Chupacabra stirs up Olympic Tornado fleet

The much-discussed and reported upwind Code 0 on Charley Ogletree and John Lovell (USA)’s Tornado.
Tornado sailors Johnny Lovell and Charlie Ogletree are at their fourth Olympics. They already have a silver medal from Athens 2004 and are going for gold in 2008. This means they’re taking risks. They have developed a smaller, flatter gennaker to be used for light-air sailing in Qingdao.

This sail, dubbed the “Chupacabra” after a mythical mountain creature, has developed a stir inside the Tornado fleet.

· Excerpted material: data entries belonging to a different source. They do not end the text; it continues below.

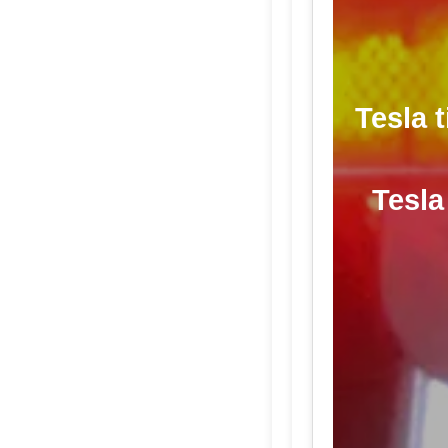
Tesla 
Tesla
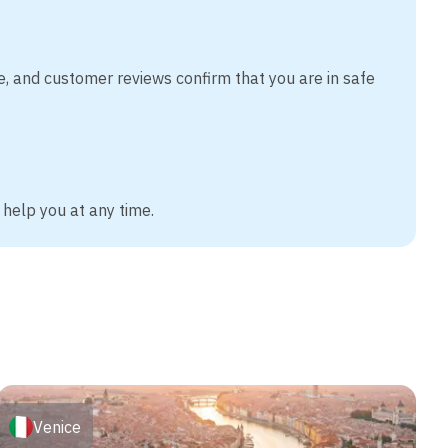
e, and customer reviews confirm that you are in safe
 help you at any time.
Venice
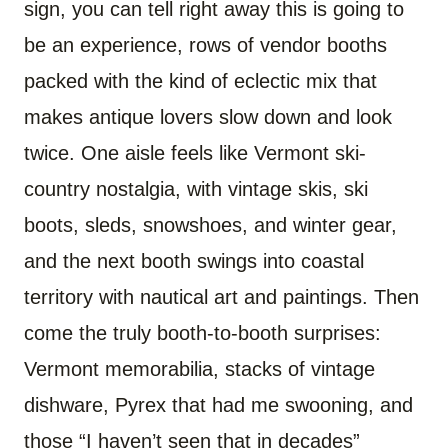
sign, you can tell right away this is going to
be an experience, rows of vendor booths
packed with the kind of eclectic mix that
makes antique lovers slow down and look
twice. One aisle feels like Vermont ski-
country nostalgia, with vintage skis, ski
boots, sleds, snowshoes, and winter gear,
and the next booth swings into coastal
territory with nautical art and paintings. Then
come the truly booth-to-booth surprises:
Vermont memorabilia, stacks of vintage
dishware, Pyrex that had me swooning, and
those “I haven’t seen that in decades”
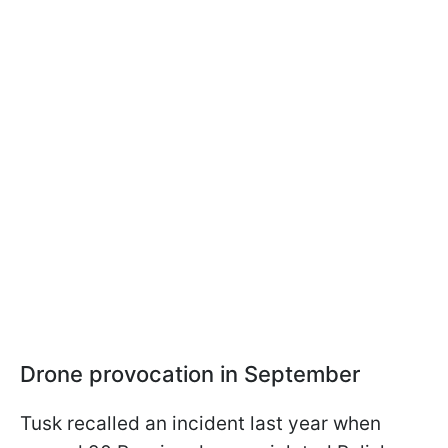
Drone provocation in September
Tusk recalled an incident last year when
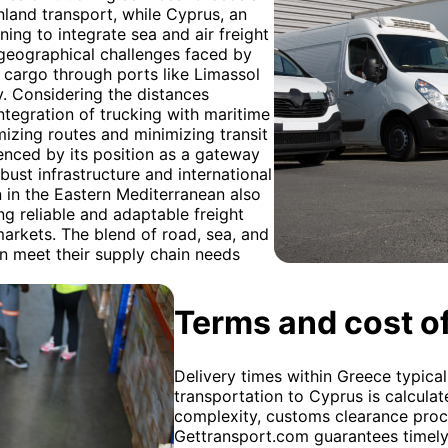
inland transport, while Cyprus, an
nning to integrate sea and air freight
 geographical challenges faced by
g cargo through ports like Limassol
y. Considering the distances
tegration of trucking with maritime
mizing routes and minimizing transit
uenced by its position as a gateway
ust infrastructure and international
n in the Eastern Mediterranean also
ng reliable and adaptable freight
markets. The blend of road, sea, and
an meet their supply chain needs
Terms and cost of
Delivery times within Greece typical
transportation to Cyprus is calculat
complexity, customs clearance proc
Gettransport.com guarantees timely 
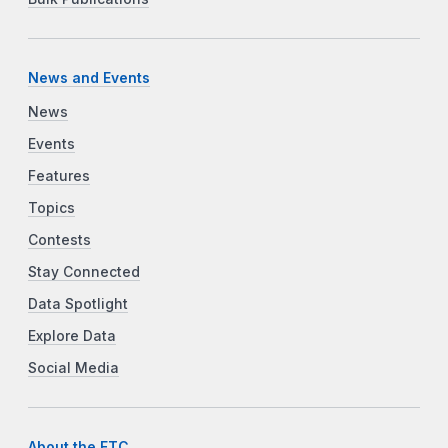
News and Events
News
Events
Features
Topics
Contests
Stay Connected
Data Spotlight
Explore Data
Social Media
About the FTC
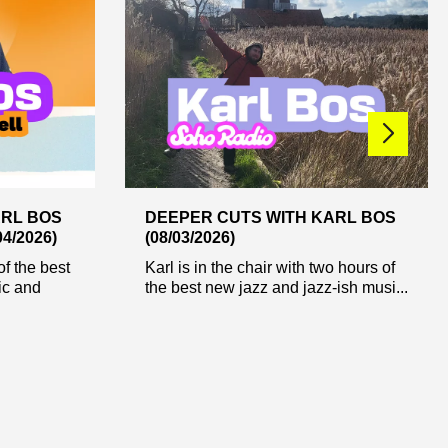
ARL BOS
DEEPER CUTS WITH KARL BOS
4/2026)
(08/03/2026)
of the best
Karl is in the chair with two hours of
ic and
the best new jazz and jazz-ish musi...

In summary, Lovell and Ogletree teamed up with the Dutch team of Australian Mitch Booth and Dutchman Pim Nieuwenhuis, and have found a way to cut the gennaker so that can be used both upwind and downwind. As a result, they will have a complete extra sail on the upwind legs. Competitors have accused them of leading the “dark side” with this unconventional design.

Some sailors have threatened to withdraw from the event because of the sail’s potential for speed. Ogletree explains, “This sail is not 100% all the time. It has its weaknesses, which is why it’s a big risk for us. People miss that part: We are taking a huge risk and we’re not sure it’s going to work. But we have a silver and we want a gold so that risk is worth taking.”

This concept isn’t new (more on that later), and the risks involved aren’t either. Tornado teams have been bringing development breakthroughs for years. Ogletree says, “Every four years somebody develops something good.

In 1992 Randy Smyth and Keith Notary (USA) had a lighter sail than everyone else and they got silver.” In 2004, Lovell and Ogletree, along with the Dutch, British and Spanish brought fast and unreleased Cuben Fiber sails to the event.

USA, John Lovell and Charlie Ogletree - 2008 Olympic Regatta, Race 1

Ogletree addresses the points that matter most: The rules. He explains, “This is a one design class, but there is room for development within those one design rules.” He continues, “Everyone has taken different paths to design sails for light air and this is the one we’ve chosen.”

Lovell and Ogletree have been accused of taking advantage of a secret loophole, but there is nothing secret about this. Ogletree says, “The opportunity was there for everybody. Everybody tried the first stage of this a year ago and it didn’t work so they gave up. They were quick to discount its potential effectiveness.”

The road to the Chupacabra wasn’t promising at first. Just as everyone else had seen, the first stages didn’t work, but Lovell and Ogletree saw enough potential to keep trying. Lovell and Ogletree were running two simultaneous design paths (one traditional and one innovative) when their lighter, flatter gennaker started to show promise in late summer.

Then in early spring they made a big leap forward, and that’s when they decided to skip Europeans and hold a full-on testing camp in Spain. They knew it was a risk to miss their last competitive regatta before the Olympics, but saw promise in their project.

In mid-July they showed it to the fleet and their response was dismissive. Ogletree says, “Everybody was quick to come up and tell us that they tried it and it doesn’t work. They said we’re doing it all wrong. Sure enough those people who told us it wouldn’t work are the same ones who are here saying it’s not fair for us to use it.”

The new gennakers measured in yesterday and final sail decisions were declared this morning. The Dutch team with whom the Americans developed the sail had measured in their new sail, but today elected to race with their traditional one.

It is a risk for the USA to use this new sail, but it is legal, and it has been interesting to see how many people have slapped together similar designs in an effort to keep up. The forecast doesn’t guarantee light winds, so nobody really knows what’s going to happen with the light-air gennaker, but at least one will hit the race course tomorrow.